Is your tank in danger of leaking? Answer these questions to find out.
But, please look - don't touch. A rusty or oily patch on the tank could indicate a leak or weak spot. See your results below.
- Are the tank legs unstable or on an improper foundation? Outside vertical tanks must stand on a one piece, reinforced concrete pad. Outside horizontal tanks must stand on a one piece, reinforced concrete pad or on solid concrete blocks.
- Do you see rust, weeps, wet spots, or excessive dents on the tank's surface?
- Are there any drips or signs of leakage around the filters, valves or other fittings?
- Does the oil exit through a fitting from the side of the tank rather than from the tank bottom? A bottom oil outlet minimizes trapped water and reduces rust inside your tank.
- Can snow or ice fall on the tank or filter? A filter protector can help avoid this threat.
- Could the tank’s vent be clogged or blocked? Check for ice and snow. Screened vents help prevent insects from building nests.
- Is the overfill whistle blocked or silent when the tank is being filled? It should whistle. If you’re not sure, ask your oil delivery driver.
- Are there any signs of spills around the fill pipe?
- Is the tank's gauge cracked, stuck, or frozen? Do you see oil or staining around it?
- Is your tank more than 25 years old? It’s time to consider replacing your tank to help avoid costly and dangerous tank failures.
On average, the Maine DEP responds to more than one spill every day from home heating oil tanks.
The top three causes:
#1 Internal corrosion due to water and sludge build-up. A licensed oil heat technician can use an ultrasonic thickness test to determine if your tank walls are getting too thin.
#2 Physical damage Snow and ice falling from your roof may damage the fuel filter on an outdoor tank, leaking your expensive heating oil and possibly contaminating your water well. A licensed oil heat technician can install a filter protector to prevent this from happening to you.

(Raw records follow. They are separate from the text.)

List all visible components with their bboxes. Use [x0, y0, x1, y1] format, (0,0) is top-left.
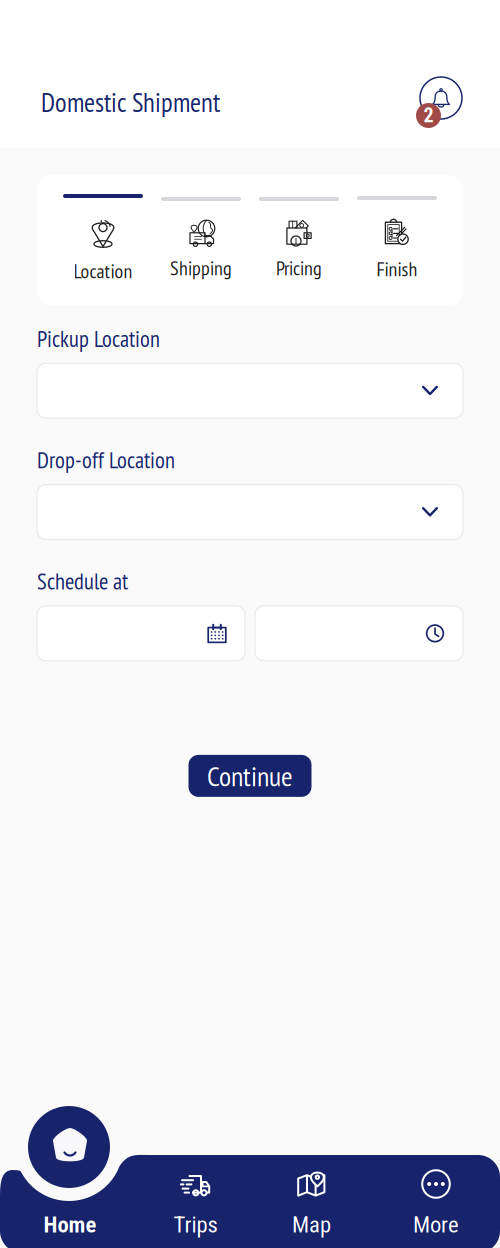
button[interactable]: Choose time: [255, 606, 463, 661]
button[interactable]: Map: [251, 1095, 372, 1248]
staticText: Pricing: [276, 255, 322, 281]
staticText: Finish: [376, 256, 418, 282]
button[interactable]: More: [372, 1095, 500, 1248]
button[interactable]: Choose date: [37, 606, 245, 661]
button[interactable]: Trips: [140, 1095, 251, 1248]
button[interactable]: Drop-off Location: [37, 484, 463, 540]
staticText: Domestic Shipment: [41, 85, 220, 119]
staticText: Map: [292, 1211, 331, 1238]
staticText: Home: [44, 1211, 96, 1238]
button[interactable]: Continue: [188, 755, 312, 797]
staticText: Pickup Location: [37, 324, 160, 353]
staticText: Continue: [207, 758, 293, 794]
staticText: Drop-off Location: [37, 445, 175, 474]
staticText: Schedule at: [37, 566, 128, 596]
button[interactable]: Home: [0, 1095, 140, 1248]
staticText: More: [413, 1211, 459, 1238]
staticText: Trips: [174, 1211, 218, 1238]
staticText: Shipping: [170, 255, 232, 281]
button[interactable]: Pickup Location: [37, 363, 463, 418]
staticText: Location: [74, 258, 132, 284]
button[interactable]: Notifications: [419, 76, 463, 128]
staticText: 2: [424, 104, 434, 127]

#3 Overfills A working vent whistle will stop whistling when the tank is full. This alerts the fuel truck driver to stop the delivery and prevent oil from spraying onto your yard and the side of your house.
*The tanks shown above are examples of newer heating tank designs. The Department of Environmental Protection does not endorse specific tank brands.
Replacing your tank? Consider investing in a smarter and safer design. Corrosion-resistant fiberglass, top-of-tank oil dispensing, or double-walled designs help prevent spills and leaks, and can save you money in clean-up costs.
Do you need help paying for a new tank?
Homeowners who meet low income eligibility requirements can get grants and low interest loans through their local Community Action Program (CAP). Even if you don’t meet eligibility requirements, there may be assistance available for you. Call the Maine DEP for more information on these programs. We are here to help you keep your home, family and environment safe!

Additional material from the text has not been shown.